Girl with heart outside survives
British officials say a baby born with an extremely rare condition has survived three surgeries to place her heart inside her chest. Glenfield Hospital in Leicester said on Wednesday that baby Vanellope Hope was born in late November with her heart growing on the outside of her body. The unusual condition is called ectopia cordis. Dr. Nick Moore said the baby is in the hospital’s pediatric intensive care unit. He says “she has a long way to go but so far at least she now has a chance at a future.” Most babies born with this condition do not survive although there have been some cases in which surgery has been successful. Infection poses a severe risk to babies with this condition.
Vanellope, who was delivered three weeks ago in Leicester, was born with the extremely rare condition ectopia cordis, the BBC reports. Ectopia cordis is a congenital malformation in which the heart is abnormally located either partially or totally outside of the thorax. Vanellope’s parents, Naomi Findlay, 31, and Dean Wilkins, 43, from Nottingham, told the BBC that they were advised to terminate the pregnancy when ultrasounds showed the baby had no breastplate and her heart was outside her chest. “The chances of survival were next to none — no-one believed she was going to make it except us,” Wilkins said.

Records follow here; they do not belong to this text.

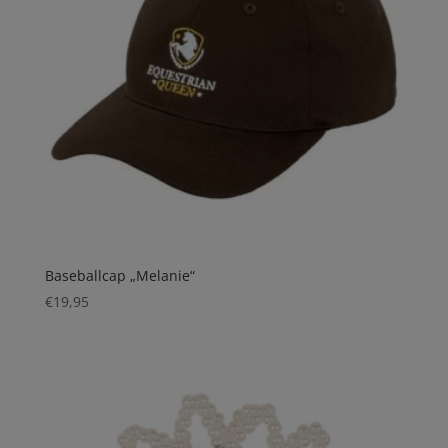
Baseballcap „Melanie“
€
19,95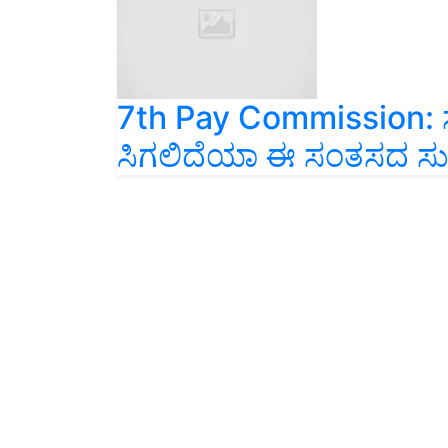
7th Pay Commission: ಸರ
ಸಿಗಲಿದೆಯಾ ಈ ಸಂತಸದ ಸುದ್ದಿ?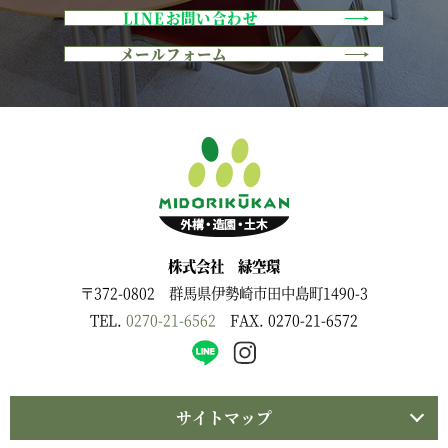
LINEお問い合わせ
メールフォーム
株式会社 緑空環
〒372-0802 群馬県伊勢崎市田中島町1490-3
TEL.
0270-21-6562
FAX. 0270-21-6572
サイトマップ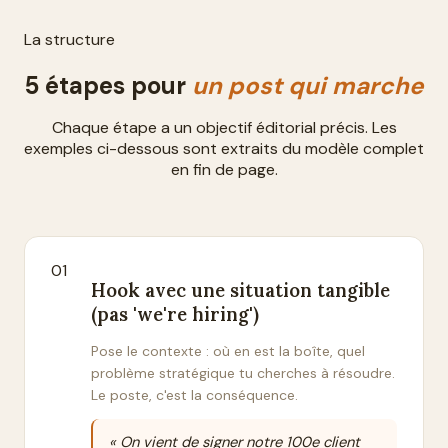
La structure
5
étapes pour
un post qui marche
Chaque étape a un objectif éditorial précis. Les
exemples ci-dessous sont extraits du modèle complet
en fin de page.
01
Hook avec une situation tangible
(pas 'we're hiring')
Pose le contexte : où en est la boîte, quel
problème stratégique tu cherches à résoudre.
Le poste, c'est la conséquence.
« On vient de signer notre 100e client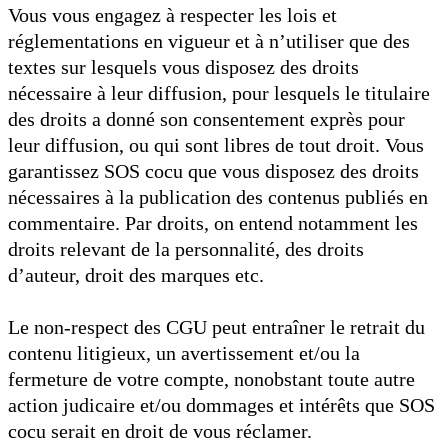
Vous vous engagez à respecter les lois et
réglementations en vigueur et à n’utiliser que des
textes sur lesquels vous disposez des droits
nécessaire à leur diffusion, pour lesquels le titulaire
des droits a donné son consentement exprès pour
leur diffusion, ou qui sont libres de tout droit. Vous
garantissez SOS cocu que vous disposez des droits
nécessaires à la publication des contenus publiés en
commentaire. Par droits, on entend notamment les
droits relevant de la personnalité, des droits
d’auteur, droit des marques etc.
Le non-respect des CGU peut entraîner le retrait du
contenu litigieux, un avertissement et/ou la
fermeture de votre compte, nonobstant toute autre
action judicaire et/ou dommages et intérêts que SOS
cocu serait en droit de vous réclamer.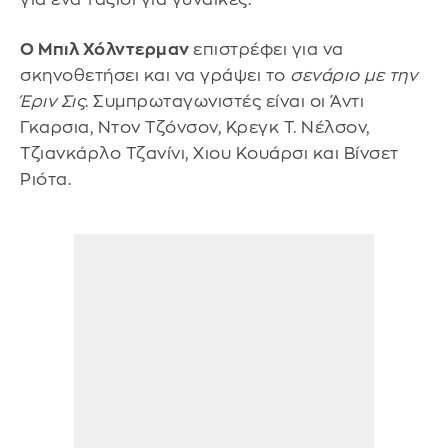
Ο Μπιλ Χόλντερμαν
επιστρέφει για να
σκηνοθετήσει και να γράψει το
σενάριο με την
Έριν Σις
. Συμπρωταγωνιστές είναι οι Άντι
Γκαρσια, Ντον Τζόνσον, Κρεγκ Τ. Νέλσον,
Τζιανκάρλο Τζανίνι, Χιου Κουάρσι και Βίνσετ
Ριότα.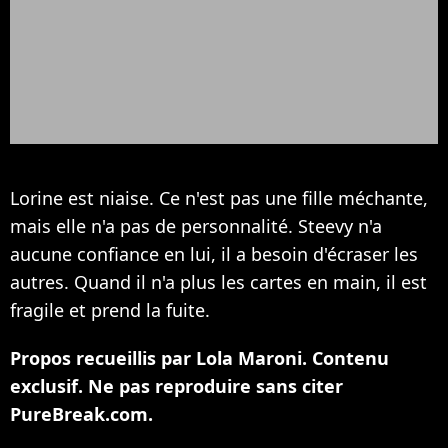
Lorine est niaise. Ce n'est pas une fille méchante,
mais elle n'a pas de personnalité. Steevy n'a
aucune confiance en lui, il a besoin d'écraser les
autres. Quand il n'a plus les cartes en main, il est
fragile et prend la fuite.
Propos recueillis par Lola Maroni. Contenu
exclusif. Ne pas reproduire sans citer
PureBreak.com.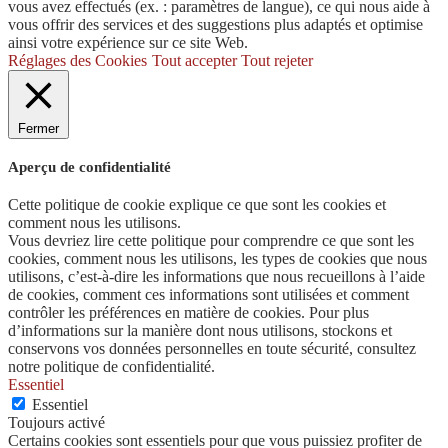
vous avez effectués (ex. : paramètres de langue), ce qui nous aide à
vous offrir des services et des suggestions plus adaptés et optimise
ainsi votre expérience sur ce site Web.
Réglages des Cookies
Tout accepter
Tout rejeter
Fermer
Aperçu de confidentialité
Cette politique de cookie explique ce que sont les cookies et
comment nous les utilisons.
Vous devriez lire cette politique pour comprendre ce que sont les
cookies, comment nous les utilisons, les types de cookies que nous
utilisons, c’est-à-dire les informations que nous recueillons à l’aide
de cookies, comment ces informations sont utilisées et comment
contrôler les préférences en matière de cookies. Pour plus
d’informations sur la manière dont nous utilisons, stockons et
conservons vos données personnelles en toute sécurité, consultez
notre politique de confidentialité.
Essentiel
Essentiel
Toujours activé
Certains cookies sont essentiels pour que vous puissiez profiter de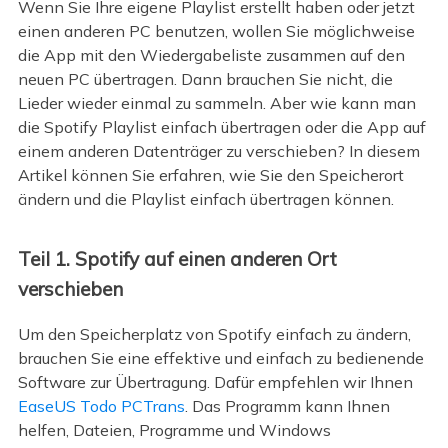
Wenn Sie Ihre eigene Playlist erstellt haben oder jetzt
einen anderen PC benutzen, wollen Sie möglichweise
die App mit den Wiedergabeliste zusammen auf den
neuen PC übertragen. Dann brauchen Sie nicht, die
Lieder wieder einmal zu sammeln. Aber wie kann man
die Spotify Playlist einfach übertragen oder die App auf
einem anderen Datenträger zu verschieben? In diesem
Artikel können Sie erfahren, wie Sie den Speicherort
ändern und die Playlist einfach übertragen können.
Teil 1. Spotify auf einen anderen Ort
verschieben
Um den Speicherplatz von Spotify einfach zu ändern,
brauchen Sie eine effektive und einfach zu bedienende
Software zur Übertragung. Dafür empfehlen wir Ihnen
EaseUS Todo PCTrans
. Das Programm kann Ihnen
helfen, Dateien, Programme und Windows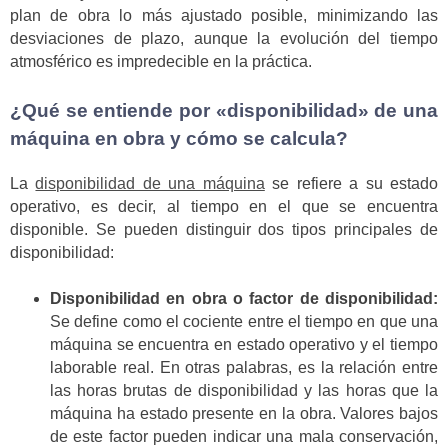
plan de obra lo más ajustado posible, minimizando las
desviaciones de plazo, aunque la evolución del tiempo
atmosférico es impredecible en la práctica.
¿Qué se entiende por «disponibilidad» de una
máquina en obra y cómo se calcula?
La
disponibilidad de una máquina
se refiere a su estado
operativo, es decir, al tiempo en el que se encuentra
disponible. Se pueden distinguir dos tipos principales de
disponibilidad:
Disponibilidad en obra o factor de disponibilidad:
Se define como el cociente entre el tiempo en que una
máquina se encuentra en estado operativo y el tiempo
laborable real. En otras palabras, es la relación entre
las horas brutas de disponibilidad y las horas que la
máquina ha estado presente en la obra. Valores bajos
de este factor pueden indicar una mala conservación,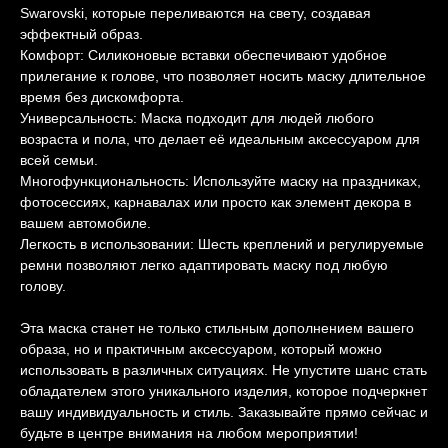
Swarovski, которые переливаются на свету, создавая
эффектный образ.
Комфорт: Силиконовые вставки обеспечивают удобное
прилегание к голове, что позволяет носить маску длительное
время без дискомфорта.
Универсальность: Маска подходит для людей любого
возраста и пола, что делает её идеальным аксессуаром для
всей семьи.
Многофункциональность: Используйте маску на праздниках,
фотосессиях, карнавалах или просто как элемент декора в
вашем автомобиле.
Легкость в использовании: Шесть креплений и регулируемые
ремни позволяют легко адаптировать маску под любую
голову.
Эта маска станет не только стильным дополнением вашего
образа, но и практичным аксессуаром, который можно
использовать в различных ситуациях. Не упустите шанс стать
обладателем этого уникального изделия, которое подчеркнет
вашу индивидуальность и стиль. Заказывайте прямо сейчас и
будьте в центре внимания на любом мероприятии!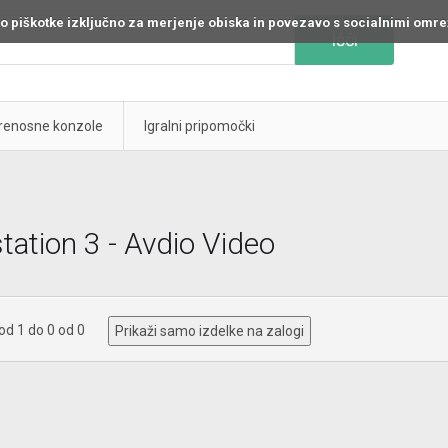
o piškotke izključno za merjenje obiska in povezavo s socialnimi omre
Išči
prenosne konzole
Igralni pripomočki
tation 3 - Avdio Video
 od 1 do 0 od 0
Prikaži samo izdelke na zalogi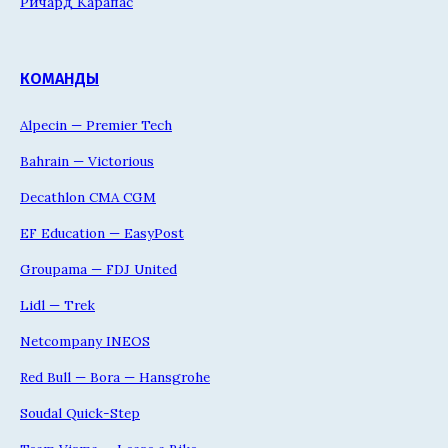
Ричард Карапас
КОМАНДЫ
Alpecin — Premier Tech
Bahrain — Victorious
Decathlon CMA CGM
EF Education — EasyPost
Groupama — FDJ United
Lidl — Trek
Netcompany INEOS
Red Bull — Bora — Hansgrohe
Soudal Quick-Step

Vanellope is believed to be the first baby with the condition in the U.K. to survive, according to staff at the Glenfield Hospital where she is being treated, time.com reported. Babies born with ectopia cordis have just a 10% chance of survival. In the U.S., in recent years, there have been a few cases where babies have survived following surgery, including Audrina Cardenas who was born in Texas in 2012, and Kieran Veitz who was born in 2015, time.com added.